§ **Data in this exercise**:
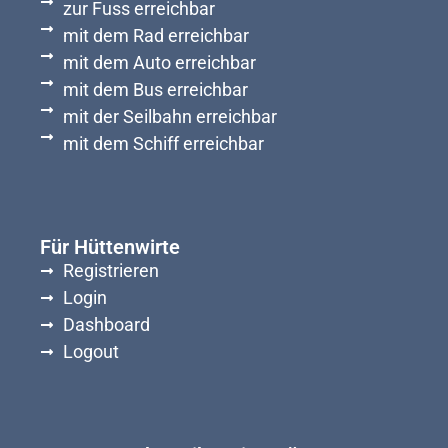
zur Fuss erreichbar
mit dem Rad erreichbar
mit dem Auto erreichbar
mit dem Bus erreichbar
mit der Seilbahn erreichbar
mit dem Schiff erreichbar
Für Hüttenwirte
Registrieren
Login
Dashboard
Logout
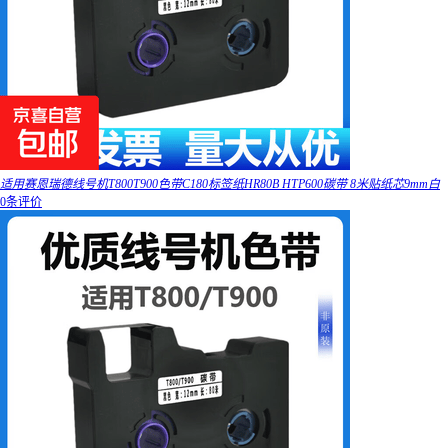
适用赛恩瑞德线号机T800T900色带C180标签纸HR80B HTP600碳带 8米贴纸芯9mm白
0条评价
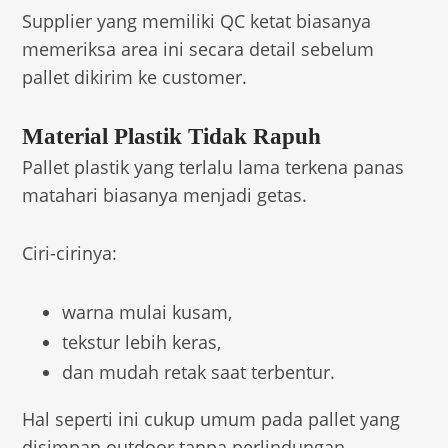
Supplier yang memiliki QC ketat biasanya
memeriksa area ini secara detail sebelum
pallet dikirim ke customer.
Material Plastik Tidak Rapuh
Pallet plastik yang terlalu lama terkena panas
matahari biasanya menjadi getas.
Ciri-cirinya:
warna mulai kusam,
tekstur lebih keras,
dan mudah retak saat terbentur.
Hal seperti ini cukup umum pada pallet yang
disimpan outdoor tanpa perlindungan.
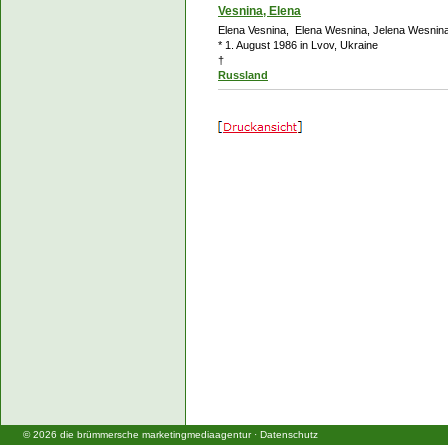
Vesnina, Elena
Elena Vesnina, Elena Wesnina, Jelena Wesnin
* 1. August 1986 in Lvov, Ukraine
†
Russland
©
2026
die brümmersche marketingmediaagentur
·
Datenschutz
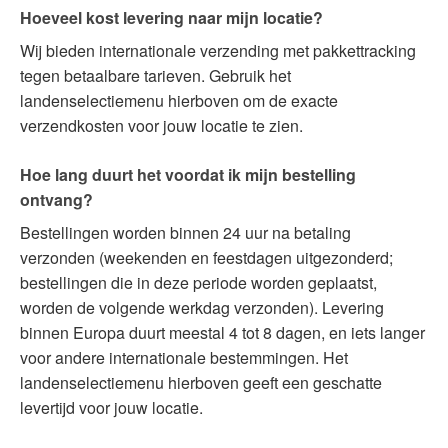
Hoeveel kost levering naar mijn locatie?
Wij bieden internationale verzending met pakkettracking
tegen betaalbare tarieven. Gebruik het
landenselectiemenu hierboven om de exacte
verzendkosten voor jouw locatie te zien.
Hoe lang duurt het voordat ik mijn bestelling
ontvang?
Bestellingen worden binnen 24 uur na betaling
verzonden (weekenden en feestdagen uitgezonderd;
bestellingen die in deze periode worden geplaatst,
worden de volgende werkdag verzonden). Levering
binnen Europa duurt meestal 4 tot 8 dagen, en iets langer
voor andere internationale bestemmingen. Het
landenselectiemenu hierboven geeft een geschatte
levertijd voor jouw locatie.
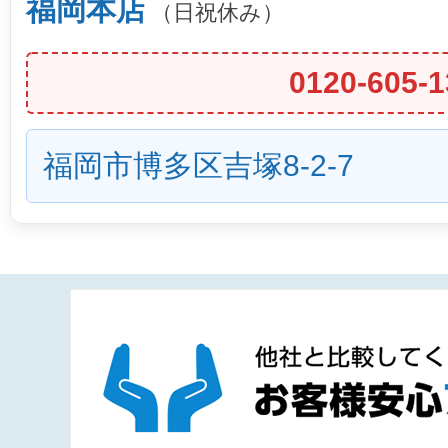
福岡本店
（日祝休み）
0120-605-1
福岡市博多区吉塚8-2-7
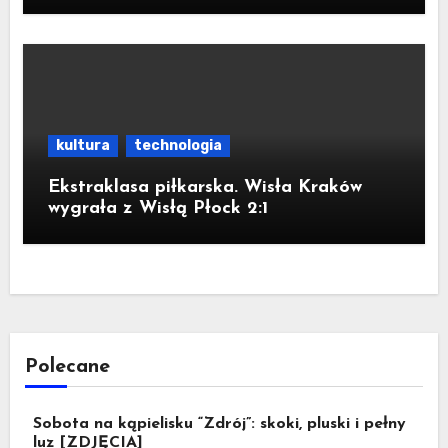
kultura
technologia
Ekstraklasa piłkarska. Wisła Kraków
wygrała z Wisłą Płock 2:1
Polecane
Sobota na kąpielisku “Zdrój”: skoki, pluski i pełny
luz [ZDJĘCIA]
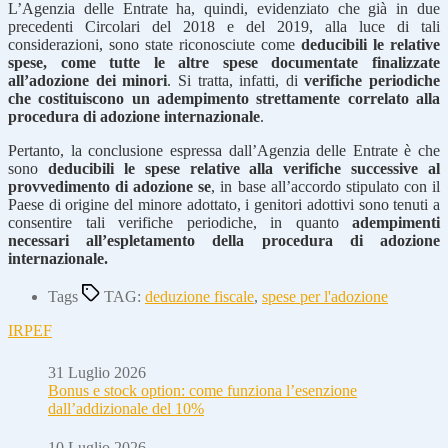
L’Agenzia delle Entrate ha, quindi, evidenziato che già in due
precedenti Circolari del 2018 e del 2019, alla luce di tali
considerazioni, sono state riconosciute come
deducibili le relative
spese, come tutte le altre spese documentate finalizzate
all’adozione dei minori
. Si tratta, infatti, di
verifiche periodiche
che costituiscono un adempimento strettamente correlato alla
procedura di adozione internazionale
.
Pertanto, la conclusione espressa dall’Agenzia delle Entrate è che
sono
deducibili le spese relative alla verifiche successive al
provvedimento di adozione se
, in base all’accordo stipulato con il
Paese di origine del minore adottato, i genitori adottivi sono tenuti a
consentire tali verifiche periodiche, in quanto
adempimenti
necessari all’espletamento della procedura di adozione
internazionale.
Tags
TAG:
deduzione fiscale
,
spese per l'adozione
IRPEF
31 Luglio 2026
Bonus e stock option: come funziona l’esenzione
dall’addizionale del 10%
10 Luglio 2026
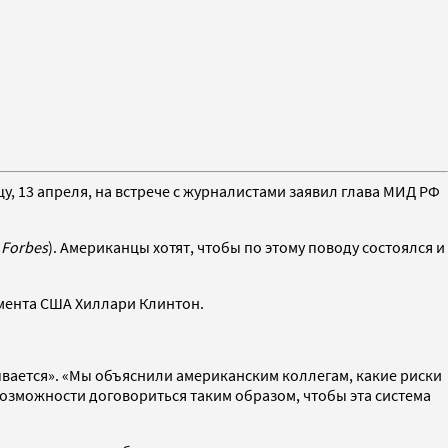
, 13 апреля, на встрече с журналистами заявил глава МИД РФ
—
Forbes
). Американцы хотят, чтобы по этому поводу состоялся и
амента США Хиллари Клинтон.
вается». «Мы объяснили американским коллегам, какие риски
озможности договориться таким образом, чтобы эта система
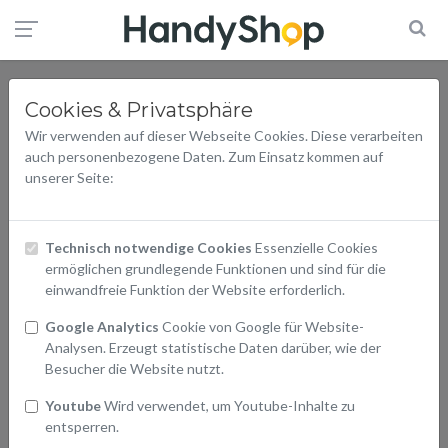
Cookies & Privatsphäre
Wir verwenden auf dieser Webseite Cookies. Diese verarbeiten
auch personenbezogene Daten. Zum Einsatz kommen auf
unserer Seite:
Technisch notwendige Cookies
Essenzielle Cookies
ermöglichen grundlegende Funktionen und sind für die
einwandfreie Funktion der Website erforderlich.
Google Analytics
Cookie von Google für Website-
Analysen. Erzeugt statistische Daten darüber, wie der
Besucher die Website nutzt.
Youtube
Wird verwendet, um Youtube-Inhalte zu
entsperren.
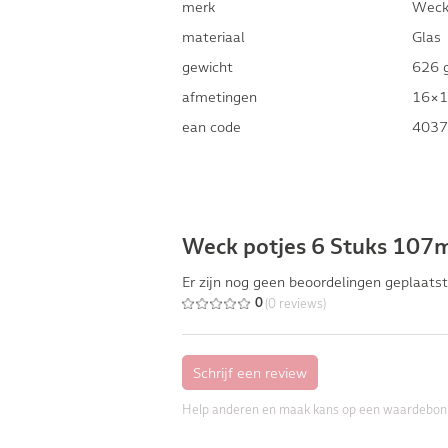
merk
Wec
materiaal
Glas
gewicht
626 
afmetingen
16×1
ean code
4037
Weck potjes 6 Stuks 107m
Er zijn nog geen beoordelingen geplaatst
(0 reviews)
0
Help anderen en maak kans op een waardebon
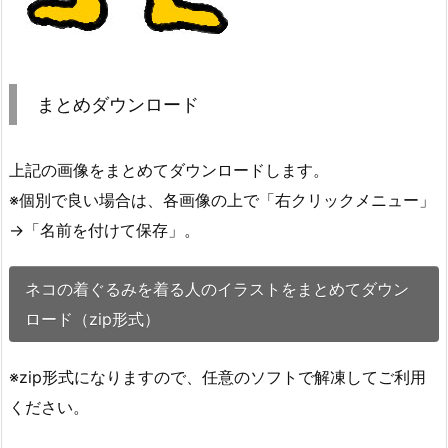
まとめダウンロード
上記の画像をまとめてダウンロードします。
※個別で良い場合は、各画像の上で「右クリックメニュー」
→「名前を付けて保存」。
ネコの着ぐるみを着る人のイラストをまとめてダウン
ロード（zip形式）
※zip形式になりますので、任意のソフトで解凍してご利用
ください。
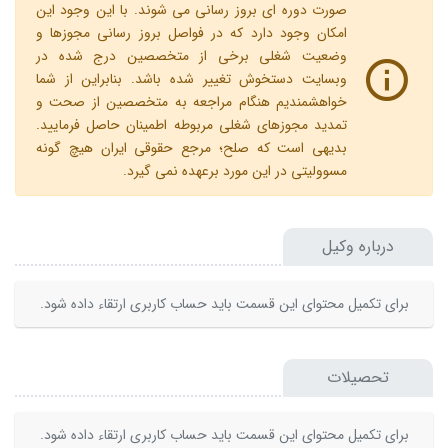
صورت دوره ای بروز رسانی می شوند. با این وجود این
امکان وجود دارد که در فواصل بروز رسانی مجوزها و
وضعیت شغلی برخی از متخصصین درج شده در
وبسایت دستخوش تغییر شده باشد. بنابراین از شما
خواهشمندیم هنگام مراجعه به متخصصین از صحت و
تمدید مجوزهای شغلی مربوطه اطمینان حاصل فرمایید.
بدیهی است که صلح؛ مرجع حقوقی ایران هیچ گونه
مسوولیتی در این مورد برعهده نمی گیرد.
درباره وکیل
برای تکمیل محتوای این قسمت باید حساب کاربری ارتقاء داده شود.
تحصیلات
برای تکمیل محتوای این قسمت باید حساب کاربری ارتقاء داده شود.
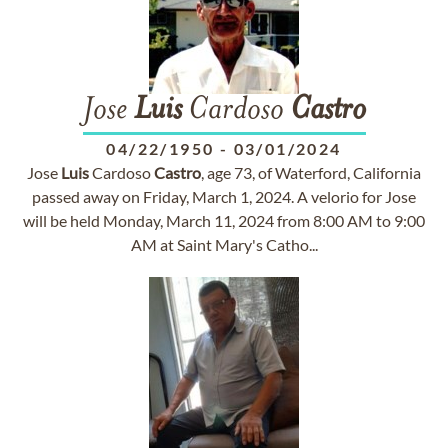
Jose
Luis
Cardoso
Castro
04/22/1950
-
03/01/2024
Jose
Luis
Cardoso
Castro
, age 73, of Waterford, California
passed away on Friday, March 1, 2024. A velorio for Jose
will be held Monday, March 11, 2024 from 8:00 AM to 9:00
AM at Saint Mary's Catho...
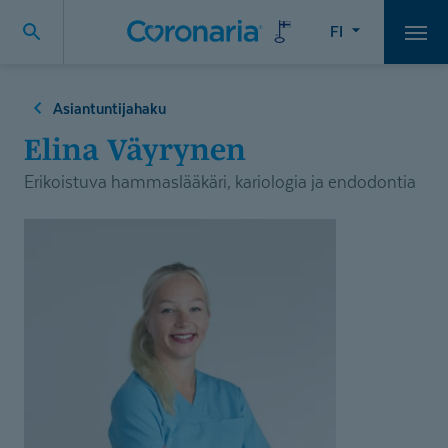
FI
Vali
Asiantuntijahaku
Elina Väyrynen
Erikoistuva hammaslääkäri, kariologia ja endodontia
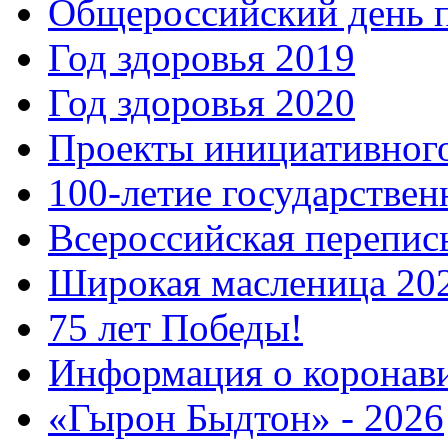
Общероссийский день 
Год здоровья 2019
Год здоровья 2020
Проекты инициативног
100-летие государстве
Всероссийская перепись
Широкая масленица 20
75 лет Победы!
Информация о коронав
«Гырон Быдтон» - 2026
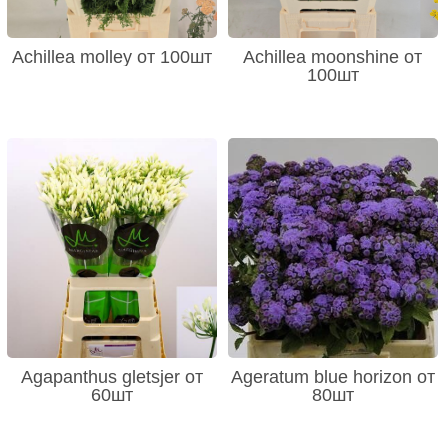
Achillea molley от 100шт
Achillea moonshine от
100шт
Agapanthus gletsjer от
Ageratum blue horizon от
60шт
80шт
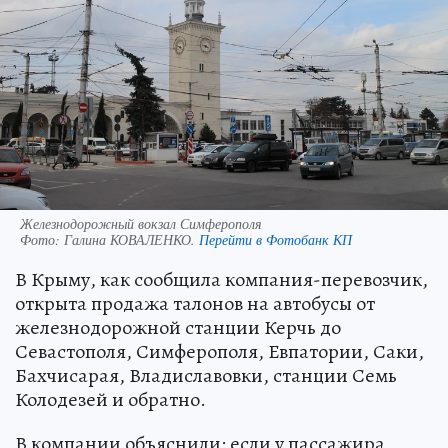
Железнодорожный вокзал Симферополя
Фото:
Галина КОВАЛЕНКО.
Перейти в Фотобанк КП
В Крыму, как сообщила компания-перевозчик,
открыта продажа талонов на автобусы от
железнодорожной станции Керчь до
Севастополя, Симферополя, Евпатории, Саки,
Бахчисарая, Владиславовки, станции Семь
Колодезей и обратно.
В компании объяснили: если у пассажира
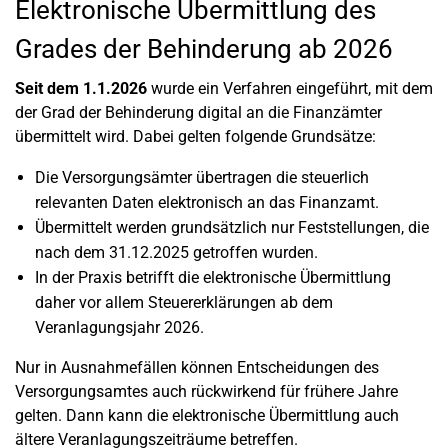
Elektronische Übermittlung des
Grades der Behinderung ab 2026
Seit dem 1.1.2026
wurde ein Verfahren eingeführt, mit dem
der Grad der Behinderung digital an die Finanzämter
übermittelt wird. Dabei gelten folgende Grundsätze:
Die Versorgungsämter übertragen die steuerlich
relevanten Daten elektronisch an das Finanzamt.
Übermittelt werden grundsätzlich nur Feststellungen, die
nach dem 31.12.2025 getroffen wurden.
In der Praxis betrifft die elektronische Übermittlung
daher vor allem Steuererklärungen ab dem
Veranlagungsjahr 2026.
Nur in Ausnahmefällen können Entscheidungen des
Versorgungsamtes auch rückwirkend für frühere Jahre
gelten. Dann kann die elektronische Übermittlung auch
ältere Veranlagungszeiträume betreffen.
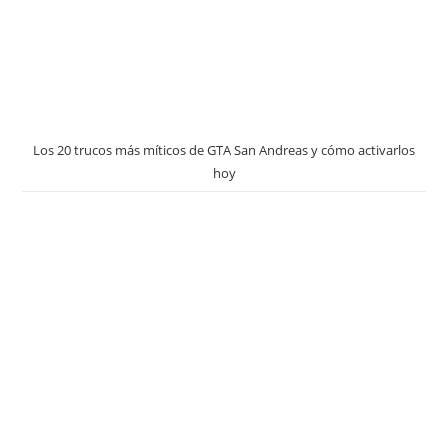
Los 20 trucos más míticos de GTA San Andreas y cómo activarlos
hoy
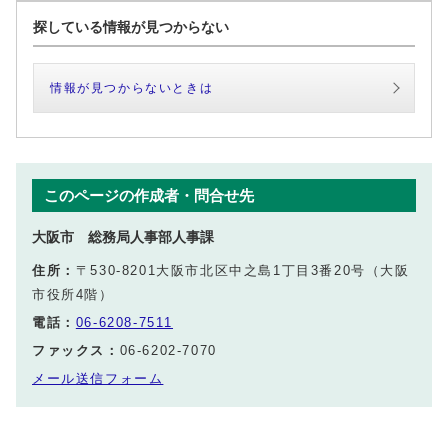
探している情報が見つからない
情報が見つからないときは
このページの作成者・問合せ先
大阪市 総務局人事部人事課
住所：
〒530-8201大阪市北区中之島1丁目3番20号（大阪
市役所4階）
電話：
06-6208-7511
ファックス：
06-6202-7070
メール送信フォーム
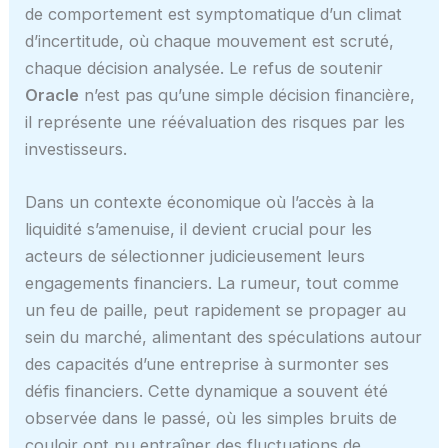
de comportement est symptomatique d’un climat
d’incertitude, où chaque mouvement est scruté,
chaque décision analysée. Le refus de soutenir
Oracle
n’est pas qu’une simple décision financière,
il représente une réévaluation des risques par les
investisseurs.
Dans un contexte économique où l’accès à la
liquidité s’amenuise, il devient crucial pour les
acteurs de sélectionner judicieusement leurs
engagements financiers. La rumeur, tout comme
un feu de paille, peut rapidement se propager au
sein du marché, alimentant des spéculations autour
des capacités d’une entreprise à surmonter ses
défis financiers. Cette dynamique a souvent été
observée dans le passé, où les simples bruits de
couloir ont pu entraîner des fluctuations de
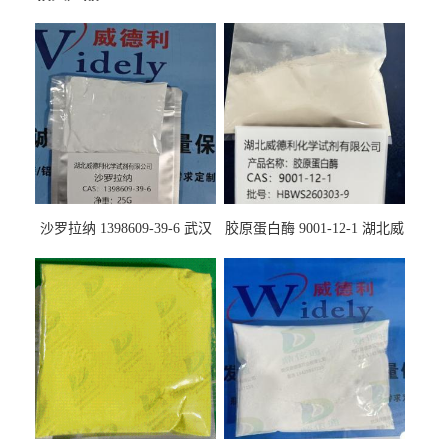
沙罗拉纳 1398609-39-6 武汉
胶原蛋白酶 9001-12-1 湖北威
鼎信通药业
德利大量现货供应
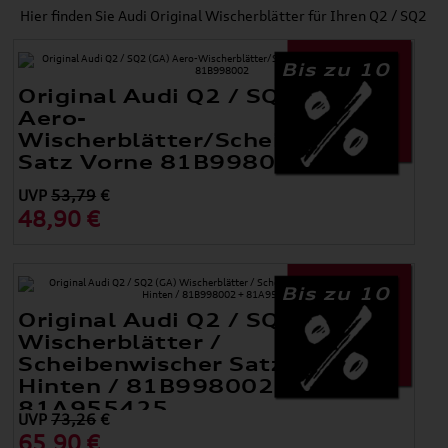
Hier finden Sie Audi Original Wischerblätter für Ihren Q2 / SQ2
Bis zu 10
Original Audi Q2 / SQ2 (GA)
Aero-
Wischerblätter/Scheibenwischer
Satz Vorne 81B998002
UVP
53,79
€
48,90 €
Bis zu 10
Original Audi Q2 / SQ2 (GA)
Wischerblätter /
Scheibenwischer Satz Vorne +
Hinten / 81B998002 +
81A955425
UVP
73,26
€
65,90 €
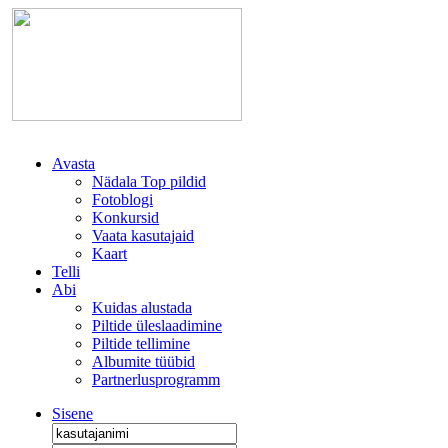
Avasta
Nädala Top pildid
Fotoblogi
Konkursid
Vaata kasutajaid
Kaart
Telli
Abi
Kuidas alustada
Piltide üleslaadimine
Piltide tellimine
Albumite tüübid
Partnerlusprogramm
Sisene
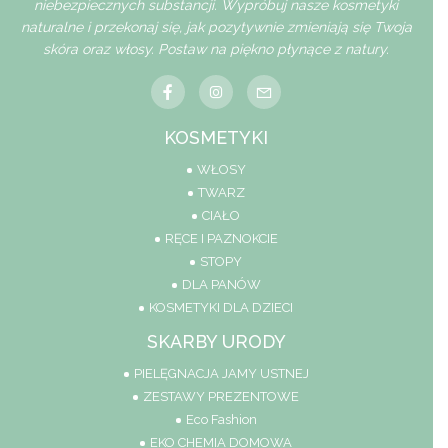
niebezpiecznych substancji. Wypróbuj nasze kosmetyki
naturalne i przekonaj się, jak pozytywnie zmieniają się Twoja
skóra oraz włosy. Postaw na piękno płynące z natury.
KOSMETYKI
WŁOSY
TWARZ
CIAŁO
RĘCE I PAZNOKCIE
STOPY
DLA PANÓW
KOSMETYKI DLA DZIECI
SKARBY URODY
PIELĘGNACJA JAMY USTNEJ
ZESTAWY PREZENTOWE
Eco Fashion
EKO CHEMIA DOMOWA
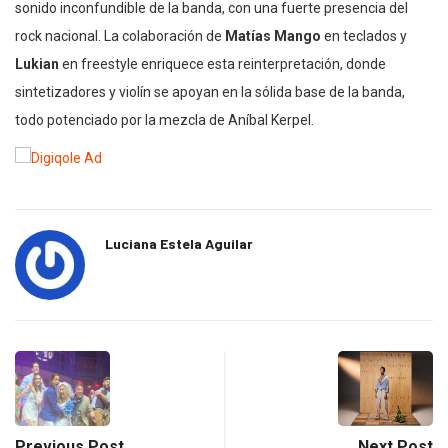
sonido inconfundible de la banda, con una fuerte presencia del
rock nacional. La colaboración de
Matías Mango
en teclados y
Lukian
en freestyle enriquece esta reinterpretación, donde
sintetizadores y violín se apoyan en la sólida base de la banda,
todo potenciado por la mezcla de Aníbal Kerpel.
Luciana Estela Aguilar
Previous Post
Next Post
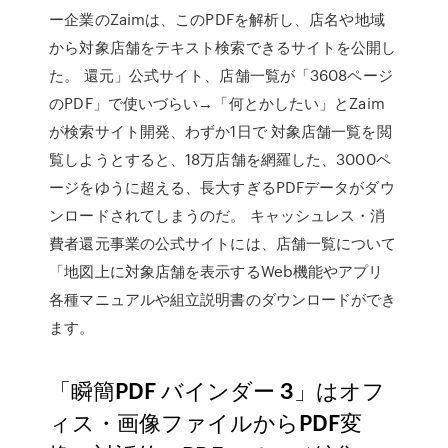
ー企業のZaimは、このPDFを解析し、店名や地域
から対象店舗をテキスト検索できるサイトを公開し
た。 還元」公式サイト、店舗一覧が「3608ページ
のPDF」で使いづらい→「何とかしたい」とZaim
が検索サイト開発、わずか1日で 対象店舗一覧を閲
覧しようとすると、18万店舗を網羅した、3000ペ
ージをゆうに超える、長大すぎるPDFデータがダウ
ンロードされてしまうのだ。 キャッシュレス・消
費者還元事業の公式サイトには、店舗一覧について
「地図上に対象店舗を表示するWeb機能やアプリ
各種マニュアルや組立説明書のダウンロードができ
ます。
「瞬簡PDF バインダー 3」はオフ
ィス・画像ファイルからPDF変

§ **What to produce**: Although pictures appear among the records above, none are to be output; print exactly the lines from the line containing "un feu de paille, peut" through the line containing "胶原蛋白酶 9001-12-1 湖北威".

§ **Answer box**:
un feu de paille, peut rapidement se propager au
sein du marché, alimentant des spéculations autour
des capacités d’une entreprise à surmonter ses
défis financiers. Cette dynamique a souvent été
observée dans le passé, où les simples bruits de
couloir ont pu entraîner des fluctuations de
沙罗拉纳 1398609-39-6 武汉
胶原蛋白酶 9001-12-1 湖北威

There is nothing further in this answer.